D.C. Council Chairman Vincent Gray’s home was burglarized sometime early Monday while he was asleep upstairs, he said Tuesday.
Gray, a resident of the Hillcrest community in Ward 7, said he came downstairs late Monday morning and heard a noise “that sounded like traffic.” In the basement, he found that a window facing busy Branch Avenue Southeast “was completely gone.”
A burglar tossed a “boulder” through the window, entered the home and stole a stereo receiver, the chairman said. Gray, who was sleeping at the time, said he never heard a thing. And the ADT Security System protecting his home did not include a motion detector that might have prevented the theft.
The chairman, who lives alone, said his home was swarming with police officers on Memorial Day. The burglary closure rate, however, is less than 20 percent, and police on Tuesday did not report any arrests.
The Metropolitan Police Department watches over Mayor Adrian Fenty’s home 24 hours a day.

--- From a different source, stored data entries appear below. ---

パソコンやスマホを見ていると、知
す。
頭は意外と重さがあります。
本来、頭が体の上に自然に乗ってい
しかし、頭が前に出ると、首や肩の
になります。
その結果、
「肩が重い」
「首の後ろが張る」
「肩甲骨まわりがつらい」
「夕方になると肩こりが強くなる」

But Gray, the second most powerful elected D.C. official, said he has no interest in receiving similar protection.
Between Jan. 1 and May 26 there was one burglary, one case of sexual abuse, two robberies without a gun, four thefts from auto and three stolen autos reported within 1,000 feet of Gray’s home address, according to MPD statistics.

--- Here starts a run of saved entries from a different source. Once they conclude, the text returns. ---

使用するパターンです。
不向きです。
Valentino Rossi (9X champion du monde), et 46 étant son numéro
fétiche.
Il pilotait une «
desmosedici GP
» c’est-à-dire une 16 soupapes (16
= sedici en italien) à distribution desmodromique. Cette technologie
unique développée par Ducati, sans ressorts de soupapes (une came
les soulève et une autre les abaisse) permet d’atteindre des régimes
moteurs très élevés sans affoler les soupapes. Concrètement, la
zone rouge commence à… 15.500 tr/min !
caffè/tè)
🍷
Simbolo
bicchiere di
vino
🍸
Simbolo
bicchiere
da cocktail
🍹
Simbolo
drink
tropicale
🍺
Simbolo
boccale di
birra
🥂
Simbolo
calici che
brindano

Gray isn’t the first council member to be victimized. Ward 8 Councilman Marion Barry’s home was burglarized last September while he was traveling. Yvette Alexander of Ward 7 had her purse stolen during a stop at a gas station. And burglars were sent scurrying from the home of at-large Councilwoman Carol Schwartz some 15 years ago thanks to her motion-detecting security system.